Google: Pope Pumps Google as HR Tool

March 13, 2009

Step away from the hoo hah about Google’s addition of communication functions to its services. Expected and old news. A more interesting twist in terms of search was the CNN story “Pope: We Should Have Googled Holocaust Bishop” here. The angle for the story was, according to CNN:

The Pope has admitted making mistakes over the lifting of the excommunication of a Holocaust-denying bishop, saying the church will make much greater use of the Internet in the future to help avoid such controversies… “I have been told that consulting the information available on the Internet would have made it possible to perceive the problem early on.”

Why’s this important? Information in the Google data management systems makes it possible to perform a crude, but useful, type of reputation analysis. Now envision a world in which voice to text, email, and Web content can be queried. The Pope understands that aggregated data is more useful than what one might hear from a single source or two. Why? Data have value when there are numerous points to analyze.
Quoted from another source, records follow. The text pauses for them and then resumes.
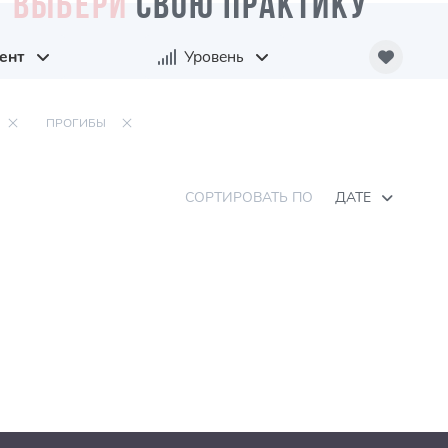
ВЫБЕРИ
СВОЮ ПРАКТИКУ
ент
Уровень
ПРОГИБЫ
СОРТИРОВАТЬ ПО
ДАТЕ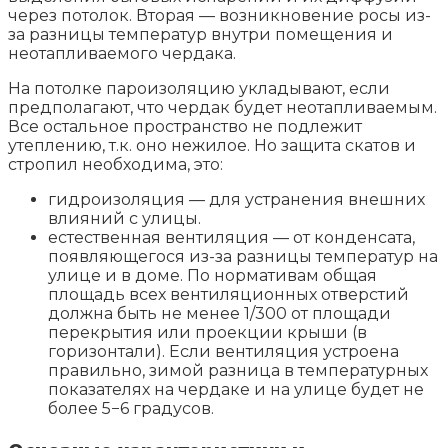
через потолок. Вторая — возникновение росы из-
за разницы температур внутри помещения и
неотапливаемого чердака.
На потолке пароизоляцию укладывают, если
предполагают, что чердак будет неотапливаемым.
Все остальное пространство не подлежит
утеплению, т.к. оно нежилое. Но защита скатов и
стропил необходима, это:
гидроизоляция — для устранения внешних
влияний с улицы.
естественная вентиляция — от конденсата,
появляющегося из-за разницы температур на
улице и в доме. По нормативам общая
площадь всех вентиляционных отверстий
должна быть не менее 1/300 от площади
перекрытия или проекции крыши (в
горизонтали). Если вентиляция устроена
правильно, зимой разница в температурных
показателях на чердаке и на улице будет не
более 5−6 градусов.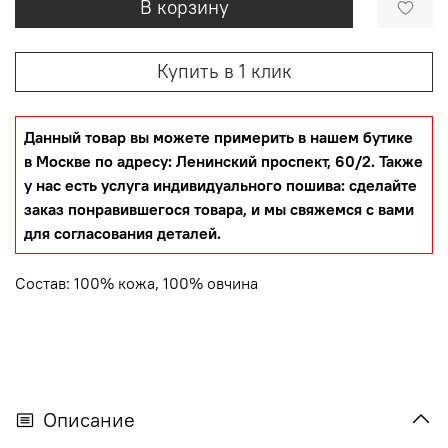
В корзину
Купить в 1 клик
Данный товар вы можете примерить в нашем бутике
в Москве по адресу: Ленинский проспект, 60/2. Также
у нас есть услуга индивидуального пошива: сделайте
заказ понравившегося товара, и мы свяжемся с вами
для согласования деталей.
Состав: 100% кожа, 100% овчина
Описание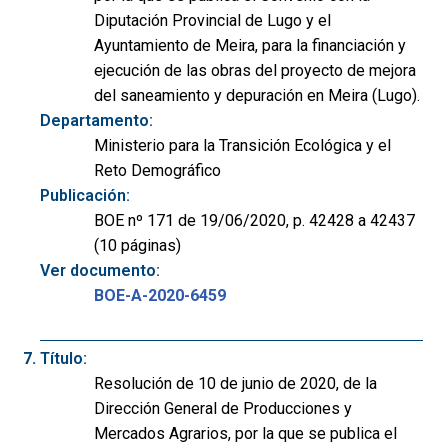
Diputación Provincial de Lugo y el
Ayuntamiento de Meira, para la financiación y
ejecución de las obras del proyecto de mejora
del saneamiento y depuración en Meira (Lugo).
Departamento:
Ministerio para la Transición Ecológica y el
Reto Demográfico
Publicación:
BOE nº 171 de 19/06/2020, p. 42428 a 42437
(10 páginas)
Ver documento:
BOE-A-2020-6459
Título:
Resolución de 10 de junio de 2020, de la
Dirección General de Producciones y
Mercados Agrarios, por la que se publica el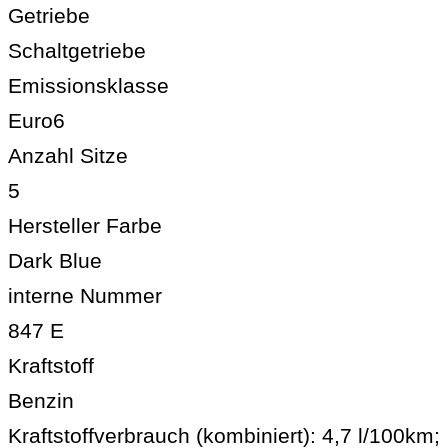
Getriebe
Schaltgetriebe
Emissionsklasse
Euro6
Anzahl Sitze
5
Hersteller Farbe
Dark Blue
interne Nummer
847 E
Kraftstoff
Benzin
Kraftstoffverbrauch (kombiniert):
4,7 l/100km
;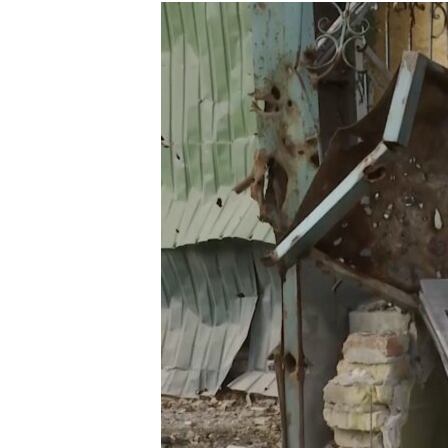
МУЛЬТИМЕДІА
ФОТО
СПЕЦПРОЄКТИ
ПОДКАСТИ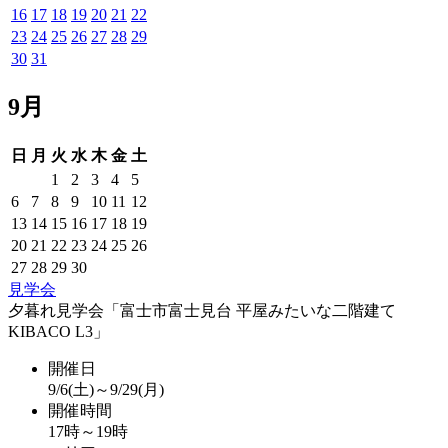
16
17
18
19
20
21
22
23
24
25
26
27
28
29
30
31
9月
日
月
火
水
木
金
土
1
2
3
4
5
6
7
8
9
10
11
12
13
14
15
16
17
18
19
20
21
22
23
24
25
26
27
28
29
30
見学会
夕暮れ見学会「富士市富士見台 平屋みたいな二階建て
KIBACO L3」
開催日
9/6(土)～9/29(月)
開催時間
17時～19時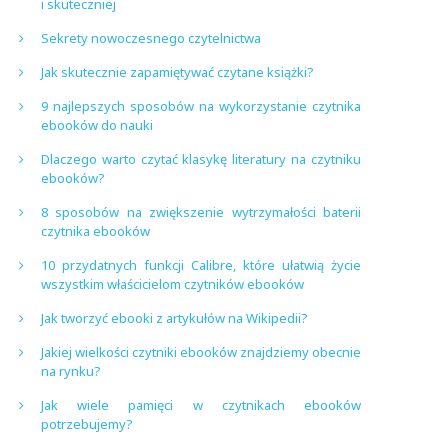
i skuteczniej
Sekrety nowoczesnego czytelnictwa
Jak skutecznie zapamiętywać czytane książki?
9 najlepszych sposobów na wykorzystanie czytnika
ebooków do nauki
Dlaczego warto czytać klasykę literatury na czytniku
ebooków?
8 sposobów na zwiększenie wytrzymałości baterii
czytnika ebooków
10 przydatnych funkcji Calibre, które ułatwią życie
wszystkim właścicielom czytników ebooków
Jak tworzyć ebooki z artykułów na Wikipedii?
Jakiej wielkości czytniki ebooków znajdziemy obecnie
na rynku?
Jak wiele pamięci w czytnikach ebooków
potrzebujemy?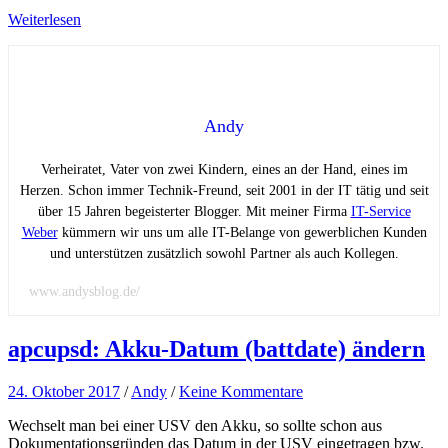
Weiterlesen
Andy
Verheiratet, Vater von zwei Kindern, eines an der Hand, eines im
Herzen. Schon immer Technik-Freund, seit 2001 in der IT tätig und seit
über 15 Jahren begeisterter Blogger. Mit meiner Firma
IT-Service
Weber
kümmern wir uns um alle IT-Belange von gewerblichen Kunden
und unterstützen zusätzlich sowohl Partner als auch Kollegen.
www.andysblog.de/
apcupsd: Akku-Datum (battdate) ändern
24. Oktober 2017
/
Andy
/
Keine Kommentare
Wechselt man bei einer USV den Akku, so sollte schon aus
Dokumentationsgründen das Datum in der USV eingetragen bzw.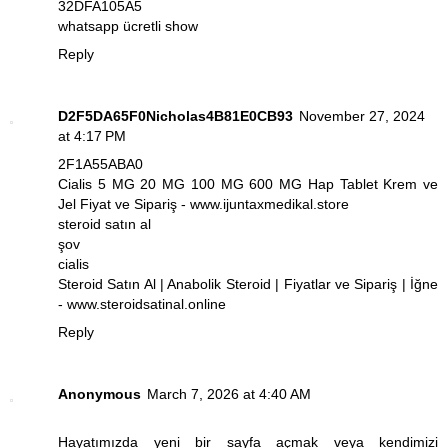
32DFA105A5
whatsapp ücretli show
Reply
D2F5DA65F0Nicholas4B81E0CB93
November 27, 2024
at 4:17 PM
2F1A55ABA0
Cialis 5 MG 20 MG 100 MG 600 MG Hap Tablet Krem ve
Jel Fiyat ve Sipariş - www.ijuntaxmedikal.store
steroid satın al
şov
cialis
Steroid Satın Al | Anabolik Steroid | Fiyatlar ve Sipariş | İğne
- www.steroidsatinal.online
Reply
Anonymous
March 7, 2026 at 4:40 AM
Hayatımızda yeni bir sayfa açmak veya kendimizi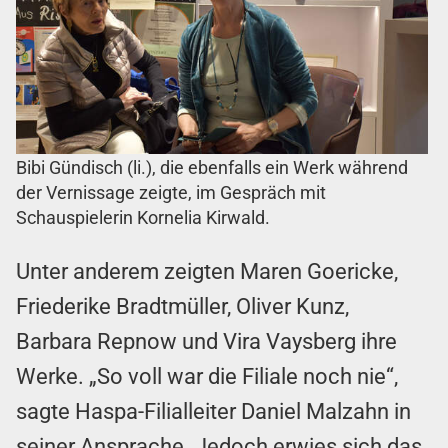
Bibi Gündisch (li.), die ebenfalls ein Werk während
der Vernissage zeigte, im Gespräch mit
Schauspielerin Kornelia Kirwald.
Unter anderem zeigten Maren Goericke,
Friederike Bradtmüller, Oliver Kunz,
Barbara Repnow und Vira Vaysberg ihre
Werke. „So voll war die Filiale noch nie“,
sagte Haspa-Filialleiter Daniel Malzahn in
seiner Ansprache. Jedoch erwies sich das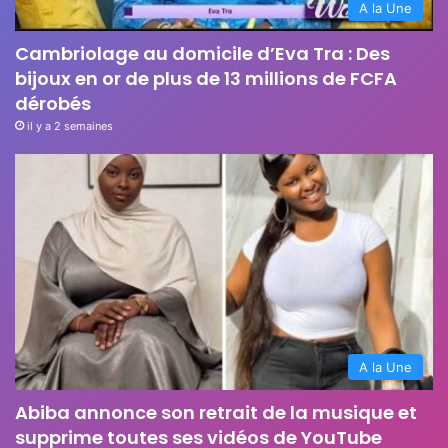
A la Une
Cambriolage au domicile d’Eva Tra : Des
bijoux en or de plus de 13 millions de FCFA
dérobés
il y a 2 semaines
A la Une
Abiba annonce son retrait de la musique et
supprime toutes ses vidéos de YouTube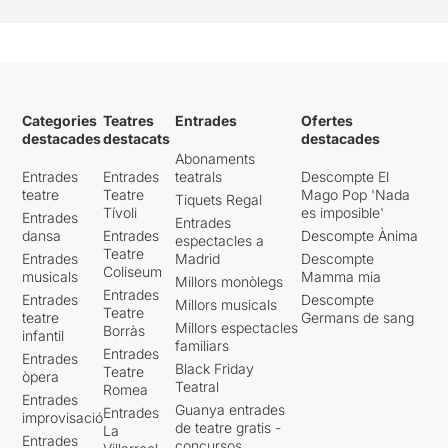
Categories
Teatres
Entrades
Ofertes
destacades
destacats
destacades
Abonaments
Entrades
Entrades
teatrals
Descompte El
teatre
Teatre
Mago Pop 'Nada
Tiquets Regal
Tívoli
es imposible'
Entrades
Entrades
dansa
Entrades
Descompte Ànima
espectacles a
Teatre
Entrades
Madrid
Descompte
Coliseum
musicals
Mamma mia
Millors monòlegs
Entrades
Entrades
Descompte
Millors musicals
Teatre
teatre
Germans de sang
Millors espectacles
Borràs
infantil
familiars
Entrades
Entrades
Black Friday
Teatre
òpera
Teatral
Romea
Entrades
Guanya entrades
Entrades
improvisació
de teatre gratis -
La
Entrades
concursos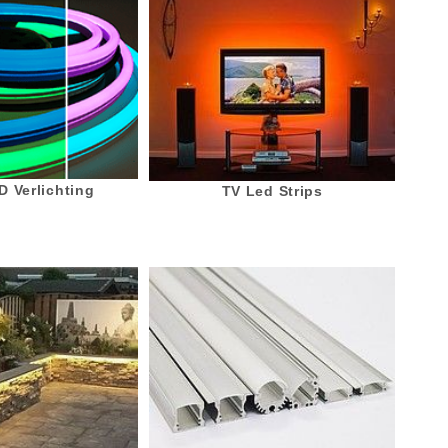
 Verlichting
TV Led Strips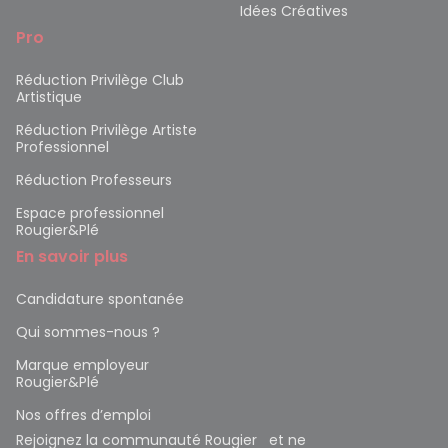
Idées Créatives
Pro
Réduction Privilège Club
Artistique
Réduction Privilège Artiste
Professionnel
Réduction Professeurs
Espace professionnel
Rougier&Plé
En savoir plus
Candidature spontanée
Qui sommes-nous ?
Marque employeur
Rougier&Plé
Nos offres d’emploi
Rejoignez la communauté Rougier et ne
Will traditional Web search systems deliver what’s needed? No. Google has invested in technology that can add two new types of queries to its arsenal of tricks. I don’t know if Google will make these publicly available, but with Google gathering data from multiple input nodes, it is more important to move beyond the simple keyword and concept search. Not even semantics can do the job. Google has invested in queries that deliver a certainty score (how likely a data point is to be accurate) and lineage (where a data point comes from). Add these two much needed types of queries to Google’s arsenal of information and methods and you have human resources research tool that leapfrogs other systems’ capabilities.

The Pope gets it. I wonder how many others can look beyond obvious extensions of Google’s as is technology to the new frontiers. Kudos to the Pope. Not so much praise for the recycling of the Grand Central and other comms functions.